Wenger, Pallegrini, atau Mourinho


Sepekan ini, rivalitas klub-klub Inggris begitu kentara. Memuncak, lalu digusur. Langit biru di atas stadion-stadion besar di Inggris seolah terus mengibarkan bendera perang urat syaraf. Perang puncak klasemen sementara sambil berdoa semoga sampai di akhir musim nanti. 

Hanya empat siang dan empat malam, puncak juga terus berubah.

Sabtu (11/1), pimpinan puncak klasemen sementara Arsenal digusur Chelsea yang tadinya berada di urutan ketiga setelah menekuk Hull City 2-0. Hebatnya lagi, Mancehester City dibuat melorot ke tiga. Chelsea 46 poin, Arsenal 45 poin dan City 44 poin.

Minggu (12/1), City mengambil alih pimpinan klasemen sementara setelah mengalahkan Newcastle 2-0. City di puncak dengan 47 poin, Chelsea  46 poin dan Arsenal turun ke urutan ketiga dengan 45 poin.

Selasa dini hari, Arsenal tak terima dan kesurupan untuk merebut tahta klasemen sementara kembali. Giroud dkk membekuk Aston Villa 2-1. Arsenal 48, City 47, dan Chelsea 46.

Di posisi empat yang tak boleh dilupa adalah Liverpool dengan 42 poin yang memiliki Suarez sebagai top skor Liga Inggris.  

Saat rivalitas puncak begitu tinggi, marilah mengingat Woody Allen.

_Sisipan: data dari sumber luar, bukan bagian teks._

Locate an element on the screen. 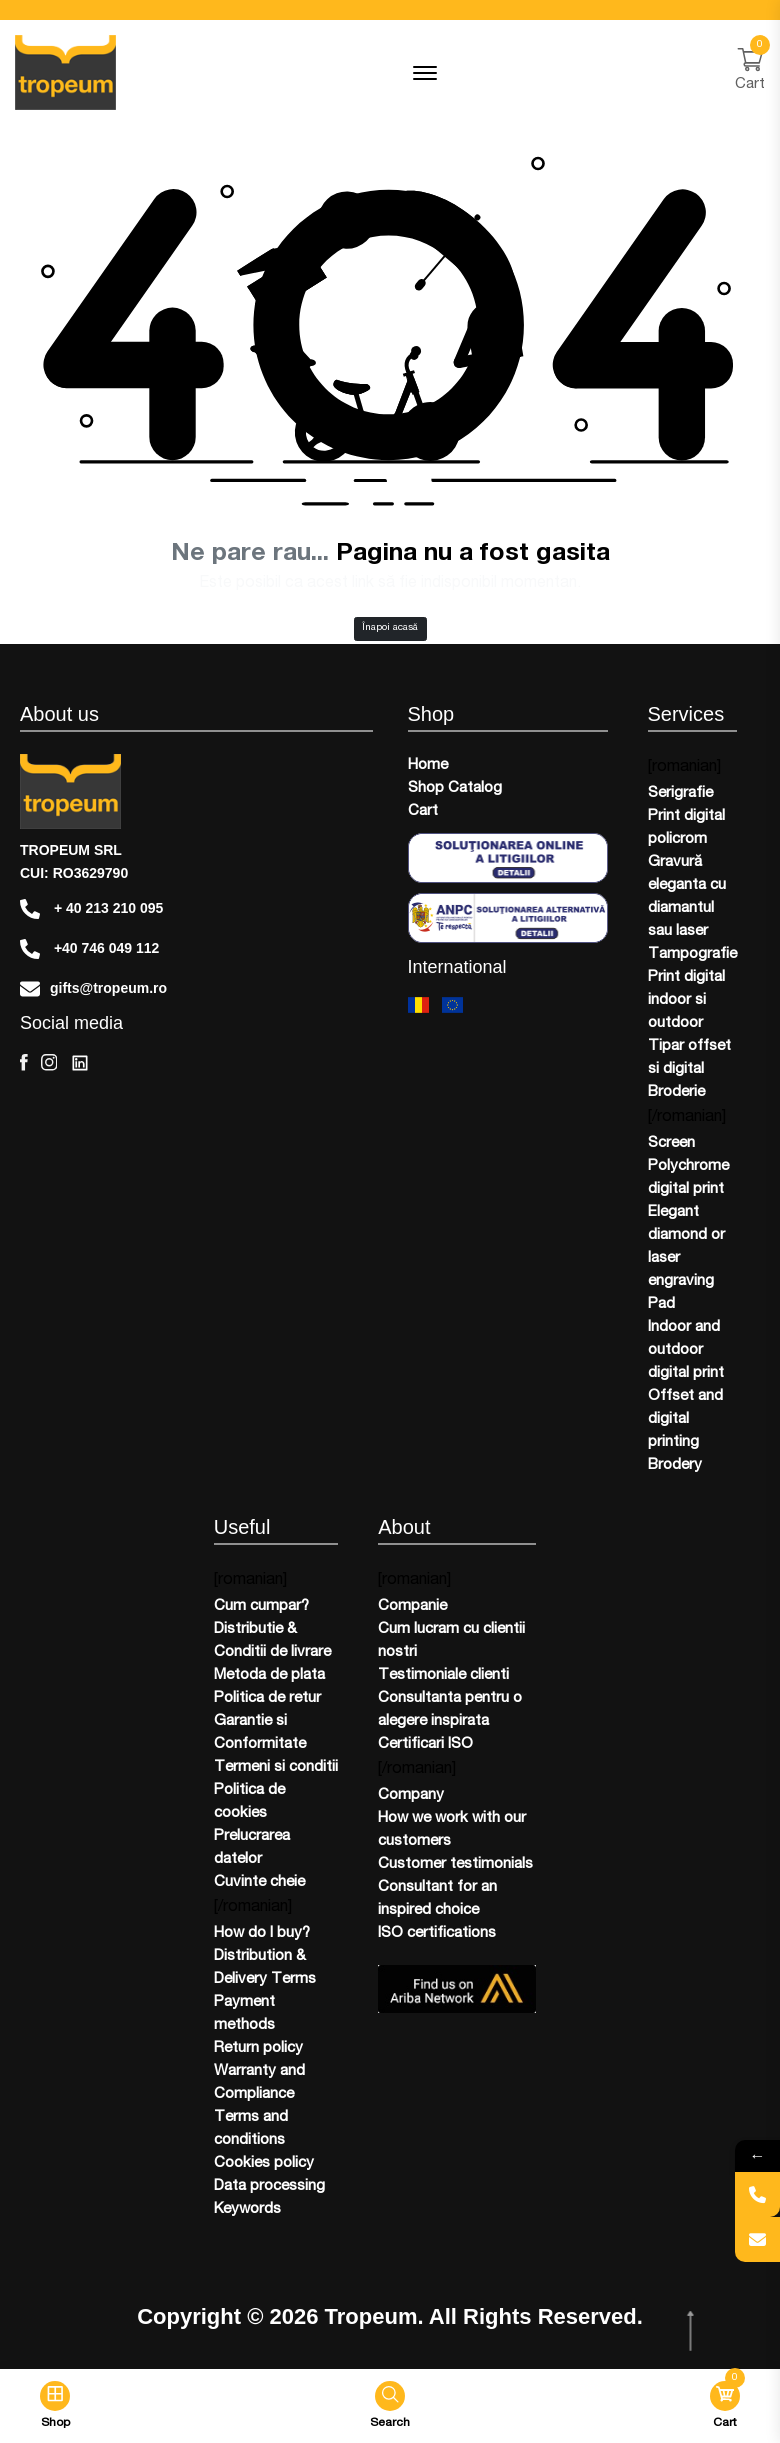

Pria yang lahir di New York City, 1 Desember 1953. Dia terlahir dengan nama Allen Stewart Konigsberg. Seorang aktor, sutradara film, penulis, musikus (Klarinet), dan pelawak asal Amerika Serikat. 

Pada film, To Rome With Love, Woody menggugah sesuatu yang diutarakan secara puitis. Bahwasanya, kesementaraan itu kadang tidak bikin kita jadi mau bersyukur, tapi malah membuat sesuatu itu menjadi tidak berarti, menjadi tidak penting. Film itu bercerita tentang kefanaan popularitas.

Barangkali, Wenger, Pallegrini, Mourinho telah tersihir Woody. Ketiga arsitek dari tiga tim masing-masing Arsenal, Manchester City dan Chelsea saling berlontar sumpah serapah bahwasanya kesementaraan yang diucapkan Woody telah menjadi nyata adanya.

Menjadi nyata karena ketiga pelatih itu tak mau terpana. Menjadi nyata karena sesuatu di puncak sementara itu tidak berarti, dan tidak penting manakala bubar tidak beraturan di akhir musim.

Bahkan, Pelatih Barcelona, Gerardo Martino yang berkompetisi nun jauh dari Inggris, tergila-gila pada sang aktor, Woody. Bagi dia, puncak sementara yang dianggap sebagai kesementaraan bukan apa-apa.

“Juara musim dingin (paruh musim)? Itu tak berarti apa-apa. Tak ada yang mengingat juara musim dingin. Saya lebih memilih menjadi juara musim panas,” tandas Martino usai laga imbang melawan Atletico Madrid.

Manajer Arsenal Arsene Wenger sendiri mengakui kompetisi sangat menarik. Tim paling konsisten akan berakhir di posisi teratas. Hasil klasemen sementara menjadi hal yang tidak penting kala di akhir musim tak juara. Wenger yang mendatangkan sang raja asist Mesut Ozil sebagai pembelian termahal di jagat sejarah Arsenal mengungkapkan telah tidak juara selama delapan tahun. Kini, dia kesempatan baik untuk menunjukkan bahwa kami cukup baik.

Mancehester City yang sering disindir dengan julukan - FC Money - juga luar biasa. Sindiran FC Money diambil karena sang pemodal pemilik kaya raya Sheikh Mansour bin Zayed al Nahyan, penguasa Abu Dhabi, menyulap Manchester Timur (home base Manchester City) menjadi sama seperti Old Trafford, homebase MU.

Mengutip dalam @dalipin68, Sheikh punya uang. Punya visi. Menginginkan Manchester City bukan sekadar menjadi raja di Manchester, tetapi juga Eropa, dan dunia. Kini, PR ada di tangan pallegirini bersama Negrado cs.

Lalu Pelatih Chelsea, Mourinho sadar betul posisi klasemen sementara.

"Kami terpaut dua angka di belakang para pemuncak klasemen, maka kami punya alasan untuk tepat melaju," klata Mou dengan sadar.

Lalu, siapa yang konsisten sampai akhir musim nanti. Sekali saja terpeleset (kalah), tekanan makin hebat. Berhasil atau tidaknya seperti yang diimpikannya, waktulah yang akan menentukan. Wenger, Pallegrini, atau Mourinho. Pilih mana?